But then we got new tables. And the sewing table had to go. There was no room for it. I liked the little table. I had great plans to refinish it and fill the sewing machine hole and then take out the sewing machine holder stuff and put a shelf behind the door. But that wasn’t really ever going to happen.
So we put it on craigslist and made a few dollars and put them towards the new storage for the living room (I hope by the end of the summer we’ll have it!)
But that’s not all we got rid of today. Alex helped me carry the table out to the waiting car and send it off to someone else’s home and continue its life. I wasn’t sad to see it go, but when I walked in the house, I felt a lot lighter. It took me a minute to know why I felt lighter and then I realized: I hadn’t just said goodbye to a table, I had released an old relationship.
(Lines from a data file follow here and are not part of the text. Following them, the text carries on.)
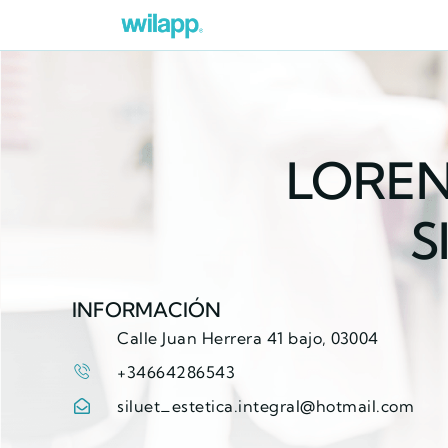
LOREN
S
INFORMACIÓN
Calle Juan Herrera 41 bajo, 03004
+34664286543
siluet_estetica.integral@hotmail.com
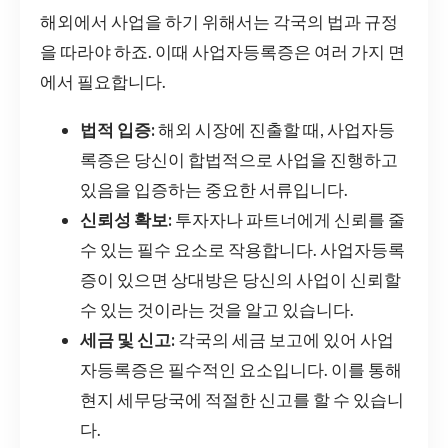
해외에서 사업을 하기 위해서는 각국의 법과 규정
을 따라야 하죠. 이때 사업자등록증은 여러 가지 면
에서 필요합니다.
법적 입증:
해외 시장에 진출할 때, 사업자등
록증은 당신이 합법적으로 사업을 진행하고
있음을 입증하는 중요한 서류입니다.
신뢰성 확보:
투자자나 파트너에게 신뢰를 줄
수 있는 필수 요소로 작용합니다. 사업자등록
증이 있으면 상대방은 당신의 사업이 신뢰할
수 있는 것이라는 것을 알고 있습니다.
세금 및 신고:
각국의 세금 보고에 있어 사업
자등록증은 필수적인 요소입니다. 이를 통해
현지 세무당국에 적절한 신고를 할 수 있습니
다.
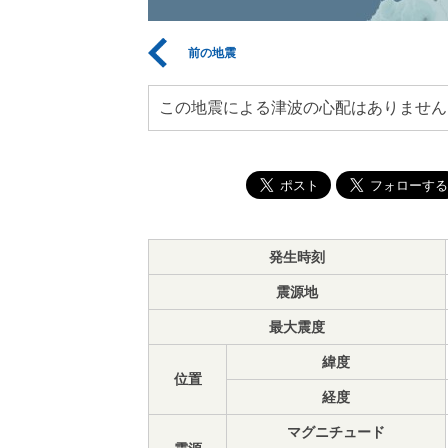
前の地震
この地震による津波の心配はありません
発生時刻
震源地
最大震度
緯度
位置
経度
マグニチュード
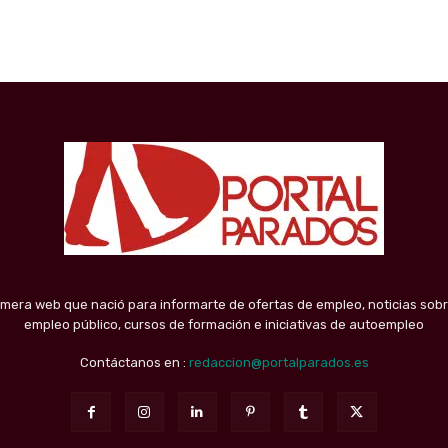
imera web que nació para informarte de ofertas de empleo, noticias sobr
empleo público, cursos de formación e iniciativas de autoempleo
Contáctanos en :
redaccion@portalparados.es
That table was the last remnant of that relationship.
Five and a half years ago a friend of mine came to Canada from far away and lived with me. For many reasons it didn’t work and she left early. There were unhappy words said and not said. There were hurt feelings. There was resentment. There were unmet expectations (often because they were also silent expectations) and there were unmet responsibilities. I ended up inheriting some furniture and other bits and pieces as part of my “compensation” for a few things…
Over the last five years we’ve had two moves and three or four big clear outs of our stuff. This is the last piece of that relationship – the rest of the things were either donated or thrown out or accidentally left behind.
When I came back in the house I realized that the lightness I was feeling came from getting rid of that last piece of furniture. Sending it off to a new home allowed me to stop mourning a long dead friendship. I realized that even though the hurt, sadness and anger are long gone, and even though I know things are best the way they are now, and even though our friendship breathed its last breaths back in 2006, and even though I knew it could never be, some piece of me longed for the friendship we had before she came to Vancouver. And that piece of me left with the sewing table.
One of the questions that you can ask yourself when you’re decluttering is “Does this item make me feel guilty?” Maybe instead I need to ask myself “Is this item giving me a [negative] reason to live in the past?” I never would have thought a simple table could hold so much power over me!
So tonight I said goodbye. And I think that’s it.